Watching on television, manners mavins gave Congress high marks for decorum at Tuesday night’s State of the Union speech, AP’s Ben Nuckols says. “Date night worked,” said Judith Martin, author of the syndicated Miss Manners column. “I take it as an expression of good will. There is a lot of sincerity in this,” agreed Johns Hopkins professor P.M. Forni, who has dedicated the past 15 years to the study of civility.

But beneath the apparent amity, it was politics as usual, Jonathan Allen says at Politico. Even as House Speak John Boehner applauded–somewhat tepidly–behind President Obama, his office was barraging reporters with critiques of the speech.

Even before the speech, legislators were wrangling over seats, reports Ryan Grim at the Huffington Post. “House members almost wrestled the staff of the Senate sergeant at arms to the ground to claim some of the seats that were claimed for the Senate,” said Rep. Brad Miller, D-N.C.
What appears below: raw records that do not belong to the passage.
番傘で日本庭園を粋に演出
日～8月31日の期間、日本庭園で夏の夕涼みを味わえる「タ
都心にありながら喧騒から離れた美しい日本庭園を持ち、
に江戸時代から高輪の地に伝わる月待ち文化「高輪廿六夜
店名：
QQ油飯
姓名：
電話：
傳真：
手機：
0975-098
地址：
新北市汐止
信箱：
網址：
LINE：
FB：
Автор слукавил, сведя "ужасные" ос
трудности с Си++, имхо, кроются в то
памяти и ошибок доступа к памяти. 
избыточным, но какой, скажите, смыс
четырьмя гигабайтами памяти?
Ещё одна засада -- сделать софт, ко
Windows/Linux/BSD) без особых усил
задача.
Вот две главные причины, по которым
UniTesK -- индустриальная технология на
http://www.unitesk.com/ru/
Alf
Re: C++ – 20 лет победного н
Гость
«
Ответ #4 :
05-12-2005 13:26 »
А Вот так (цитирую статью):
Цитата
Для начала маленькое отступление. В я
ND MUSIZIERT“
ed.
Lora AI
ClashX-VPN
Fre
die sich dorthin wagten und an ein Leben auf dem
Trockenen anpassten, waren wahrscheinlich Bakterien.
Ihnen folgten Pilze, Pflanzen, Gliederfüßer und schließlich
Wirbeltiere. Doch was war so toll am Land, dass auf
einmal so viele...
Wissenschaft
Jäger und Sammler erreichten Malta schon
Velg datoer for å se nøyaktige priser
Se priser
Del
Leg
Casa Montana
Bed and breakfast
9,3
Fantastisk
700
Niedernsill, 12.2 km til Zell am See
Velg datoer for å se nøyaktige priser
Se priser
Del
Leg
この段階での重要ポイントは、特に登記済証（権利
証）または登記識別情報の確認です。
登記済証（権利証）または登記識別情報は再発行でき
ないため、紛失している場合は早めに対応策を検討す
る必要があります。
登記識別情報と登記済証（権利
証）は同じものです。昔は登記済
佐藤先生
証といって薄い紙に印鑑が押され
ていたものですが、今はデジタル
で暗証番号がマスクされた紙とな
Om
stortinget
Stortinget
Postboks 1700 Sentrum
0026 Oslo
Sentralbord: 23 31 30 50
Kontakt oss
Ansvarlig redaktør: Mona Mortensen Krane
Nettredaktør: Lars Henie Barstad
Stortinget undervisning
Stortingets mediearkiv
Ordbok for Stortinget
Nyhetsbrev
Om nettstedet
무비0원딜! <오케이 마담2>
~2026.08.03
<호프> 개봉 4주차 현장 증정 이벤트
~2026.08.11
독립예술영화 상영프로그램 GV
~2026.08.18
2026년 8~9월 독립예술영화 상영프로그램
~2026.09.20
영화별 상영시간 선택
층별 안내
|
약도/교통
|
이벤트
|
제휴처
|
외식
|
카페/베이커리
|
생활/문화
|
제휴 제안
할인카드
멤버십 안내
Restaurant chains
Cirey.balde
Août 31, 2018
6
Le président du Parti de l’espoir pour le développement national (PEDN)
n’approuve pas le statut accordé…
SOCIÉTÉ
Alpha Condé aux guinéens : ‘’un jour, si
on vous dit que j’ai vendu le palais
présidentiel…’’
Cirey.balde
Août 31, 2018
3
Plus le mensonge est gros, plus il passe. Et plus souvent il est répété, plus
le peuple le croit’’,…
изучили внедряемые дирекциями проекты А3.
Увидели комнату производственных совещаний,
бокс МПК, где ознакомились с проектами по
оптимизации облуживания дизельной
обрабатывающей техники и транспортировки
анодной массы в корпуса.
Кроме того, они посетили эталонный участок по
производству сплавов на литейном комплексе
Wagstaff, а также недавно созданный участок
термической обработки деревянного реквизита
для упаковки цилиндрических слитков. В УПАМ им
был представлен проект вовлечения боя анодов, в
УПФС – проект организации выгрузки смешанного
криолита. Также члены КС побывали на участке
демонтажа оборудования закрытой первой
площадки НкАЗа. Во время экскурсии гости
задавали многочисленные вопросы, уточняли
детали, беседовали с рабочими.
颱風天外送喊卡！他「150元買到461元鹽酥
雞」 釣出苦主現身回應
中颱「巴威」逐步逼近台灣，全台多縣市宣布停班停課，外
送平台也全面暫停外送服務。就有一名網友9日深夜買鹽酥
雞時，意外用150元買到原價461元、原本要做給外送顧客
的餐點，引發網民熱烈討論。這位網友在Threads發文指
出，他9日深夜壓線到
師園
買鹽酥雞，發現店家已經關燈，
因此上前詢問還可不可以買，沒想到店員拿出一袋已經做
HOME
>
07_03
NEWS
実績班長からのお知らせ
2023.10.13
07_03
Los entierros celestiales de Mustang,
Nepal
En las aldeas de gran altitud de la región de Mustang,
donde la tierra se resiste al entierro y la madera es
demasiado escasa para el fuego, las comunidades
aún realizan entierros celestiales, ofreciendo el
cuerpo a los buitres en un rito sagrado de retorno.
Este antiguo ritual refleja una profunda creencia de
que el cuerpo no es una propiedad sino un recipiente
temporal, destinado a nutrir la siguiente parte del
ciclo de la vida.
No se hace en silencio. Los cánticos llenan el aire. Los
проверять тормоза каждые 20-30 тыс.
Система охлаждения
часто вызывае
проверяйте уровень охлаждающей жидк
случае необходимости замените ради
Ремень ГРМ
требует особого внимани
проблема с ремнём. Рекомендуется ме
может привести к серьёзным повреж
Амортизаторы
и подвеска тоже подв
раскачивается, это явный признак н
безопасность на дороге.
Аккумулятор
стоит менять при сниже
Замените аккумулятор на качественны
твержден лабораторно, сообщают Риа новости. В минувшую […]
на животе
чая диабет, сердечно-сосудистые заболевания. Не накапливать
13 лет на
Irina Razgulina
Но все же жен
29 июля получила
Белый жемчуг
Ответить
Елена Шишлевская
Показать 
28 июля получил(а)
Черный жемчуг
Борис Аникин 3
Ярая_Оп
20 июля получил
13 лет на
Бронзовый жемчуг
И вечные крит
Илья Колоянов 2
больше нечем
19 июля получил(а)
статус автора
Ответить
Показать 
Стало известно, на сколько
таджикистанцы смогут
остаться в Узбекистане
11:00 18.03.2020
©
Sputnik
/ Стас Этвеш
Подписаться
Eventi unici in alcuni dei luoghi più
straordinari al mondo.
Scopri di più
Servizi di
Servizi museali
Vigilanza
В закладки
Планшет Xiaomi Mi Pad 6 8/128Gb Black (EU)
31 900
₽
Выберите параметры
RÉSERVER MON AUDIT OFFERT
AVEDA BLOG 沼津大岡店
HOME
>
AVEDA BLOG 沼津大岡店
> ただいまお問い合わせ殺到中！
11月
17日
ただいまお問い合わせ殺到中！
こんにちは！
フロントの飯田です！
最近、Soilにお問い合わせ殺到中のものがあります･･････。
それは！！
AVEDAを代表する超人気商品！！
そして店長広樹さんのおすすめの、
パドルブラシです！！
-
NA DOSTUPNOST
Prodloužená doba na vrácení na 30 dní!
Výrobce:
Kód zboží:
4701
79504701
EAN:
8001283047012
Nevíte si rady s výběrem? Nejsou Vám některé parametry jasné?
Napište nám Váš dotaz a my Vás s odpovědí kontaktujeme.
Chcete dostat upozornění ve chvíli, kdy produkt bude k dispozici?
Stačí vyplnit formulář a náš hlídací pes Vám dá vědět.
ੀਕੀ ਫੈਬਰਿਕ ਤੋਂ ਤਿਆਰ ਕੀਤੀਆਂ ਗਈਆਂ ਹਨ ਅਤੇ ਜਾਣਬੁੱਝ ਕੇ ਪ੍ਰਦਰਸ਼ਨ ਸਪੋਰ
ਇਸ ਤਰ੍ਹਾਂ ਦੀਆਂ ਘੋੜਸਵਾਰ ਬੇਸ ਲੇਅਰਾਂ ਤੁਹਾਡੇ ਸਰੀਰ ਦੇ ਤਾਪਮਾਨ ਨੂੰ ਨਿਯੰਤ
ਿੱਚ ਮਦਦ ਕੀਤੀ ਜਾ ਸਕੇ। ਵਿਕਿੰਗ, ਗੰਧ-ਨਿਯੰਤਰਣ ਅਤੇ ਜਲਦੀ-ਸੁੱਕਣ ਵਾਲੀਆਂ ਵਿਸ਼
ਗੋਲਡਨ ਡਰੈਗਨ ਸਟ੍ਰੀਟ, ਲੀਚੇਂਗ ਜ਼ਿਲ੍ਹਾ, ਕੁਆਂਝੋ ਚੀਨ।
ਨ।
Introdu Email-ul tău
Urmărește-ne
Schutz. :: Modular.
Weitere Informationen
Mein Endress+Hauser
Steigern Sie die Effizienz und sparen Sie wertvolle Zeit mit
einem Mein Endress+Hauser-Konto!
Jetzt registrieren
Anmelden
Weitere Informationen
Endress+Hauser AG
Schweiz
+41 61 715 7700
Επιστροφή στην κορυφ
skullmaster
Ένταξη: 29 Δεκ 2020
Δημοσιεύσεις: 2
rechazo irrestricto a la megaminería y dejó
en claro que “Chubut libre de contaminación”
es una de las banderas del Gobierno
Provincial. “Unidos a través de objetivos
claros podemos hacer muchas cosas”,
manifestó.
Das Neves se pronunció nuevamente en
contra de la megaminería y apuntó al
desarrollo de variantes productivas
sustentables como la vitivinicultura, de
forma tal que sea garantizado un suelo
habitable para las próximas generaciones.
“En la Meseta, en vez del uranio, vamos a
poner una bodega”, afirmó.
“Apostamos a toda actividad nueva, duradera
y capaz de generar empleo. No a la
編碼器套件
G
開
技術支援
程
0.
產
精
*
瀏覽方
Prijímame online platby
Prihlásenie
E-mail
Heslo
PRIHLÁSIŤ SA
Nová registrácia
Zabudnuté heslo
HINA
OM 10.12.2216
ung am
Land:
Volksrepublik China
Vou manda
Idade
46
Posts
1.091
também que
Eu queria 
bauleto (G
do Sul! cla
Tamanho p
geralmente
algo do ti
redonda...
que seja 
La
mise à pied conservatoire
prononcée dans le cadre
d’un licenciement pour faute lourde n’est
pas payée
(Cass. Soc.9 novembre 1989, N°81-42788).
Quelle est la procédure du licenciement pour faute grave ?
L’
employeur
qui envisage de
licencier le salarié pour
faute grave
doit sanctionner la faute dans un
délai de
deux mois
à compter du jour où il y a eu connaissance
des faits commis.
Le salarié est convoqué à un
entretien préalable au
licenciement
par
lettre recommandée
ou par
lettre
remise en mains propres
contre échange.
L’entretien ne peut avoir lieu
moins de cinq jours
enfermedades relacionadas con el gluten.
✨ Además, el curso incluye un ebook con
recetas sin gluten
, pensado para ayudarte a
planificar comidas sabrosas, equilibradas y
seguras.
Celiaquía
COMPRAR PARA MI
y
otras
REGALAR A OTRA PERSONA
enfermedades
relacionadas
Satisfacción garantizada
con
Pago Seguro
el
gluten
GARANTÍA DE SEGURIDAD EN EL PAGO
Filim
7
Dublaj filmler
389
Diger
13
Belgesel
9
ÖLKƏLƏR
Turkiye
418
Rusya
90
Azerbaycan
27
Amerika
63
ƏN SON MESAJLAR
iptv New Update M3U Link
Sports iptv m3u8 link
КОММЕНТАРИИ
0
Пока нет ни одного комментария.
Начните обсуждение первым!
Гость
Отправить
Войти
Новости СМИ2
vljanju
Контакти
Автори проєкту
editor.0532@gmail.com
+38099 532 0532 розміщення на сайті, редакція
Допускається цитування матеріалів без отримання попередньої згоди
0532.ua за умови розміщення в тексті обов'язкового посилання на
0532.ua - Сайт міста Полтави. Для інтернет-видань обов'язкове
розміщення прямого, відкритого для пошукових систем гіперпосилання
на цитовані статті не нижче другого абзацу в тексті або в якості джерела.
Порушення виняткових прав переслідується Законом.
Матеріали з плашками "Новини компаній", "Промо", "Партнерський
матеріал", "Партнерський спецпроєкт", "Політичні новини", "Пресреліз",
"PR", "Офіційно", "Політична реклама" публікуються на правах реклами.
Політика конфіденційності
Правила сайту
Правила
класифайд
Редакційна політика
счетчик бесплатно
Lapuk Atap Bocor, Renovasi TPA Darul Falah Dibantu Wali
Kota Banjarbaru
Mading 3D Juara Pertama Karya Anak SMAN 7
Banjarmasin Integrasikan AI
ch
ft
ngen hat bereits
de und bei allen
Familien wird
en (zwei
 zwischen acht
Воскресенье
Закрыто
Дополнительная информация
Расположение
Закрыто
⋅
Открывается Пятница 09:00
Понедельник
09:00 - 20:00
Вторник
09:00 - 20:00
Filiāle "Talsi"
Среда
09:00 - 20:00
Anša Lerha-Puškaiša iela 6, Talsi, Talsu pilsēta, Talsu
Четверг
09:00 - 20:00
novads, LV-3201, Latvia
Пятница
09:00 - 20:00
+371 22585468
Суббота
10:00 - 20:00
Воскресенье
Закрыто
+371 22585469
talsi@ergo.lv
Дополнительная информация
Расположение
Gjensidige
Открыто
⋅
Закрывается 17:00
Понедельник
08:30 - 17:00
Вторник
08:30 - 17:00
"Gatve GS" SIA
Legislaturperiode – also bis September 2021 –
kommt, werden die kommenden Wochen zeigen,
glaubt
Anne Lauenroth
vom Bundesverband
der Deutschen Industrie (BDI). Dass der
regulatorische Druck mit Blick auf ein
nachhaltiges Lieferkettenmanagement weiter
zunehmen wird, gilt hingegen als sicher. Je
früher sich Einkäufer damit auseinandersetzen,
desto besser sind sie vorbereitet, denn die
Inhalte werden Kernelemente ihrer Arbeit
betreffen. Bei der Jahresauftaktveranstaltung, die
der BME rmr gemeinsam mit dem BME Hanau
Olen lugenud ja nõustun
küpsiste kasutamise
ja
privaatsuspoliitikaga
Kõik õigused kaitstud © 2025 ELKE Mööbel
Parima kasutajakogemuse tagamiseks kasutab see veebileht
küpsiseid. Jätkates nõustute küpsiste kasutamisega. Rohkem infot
And Wednesday things were back to normal, as Democrats bitterly criticized a Republican move to end the voluntary campaign checkoff program, Pete Kasperowicz says at The Hill. Rep. Alcee Hastings D-Fla. said the bill is a “shifty attack” aimed at giving corporations an edge in campaigns, and criticized a GOP website that invites the public to vote on program cuts. “Republicans seem to think this online gimmick is an effective substitute for good governance,” Hastings said.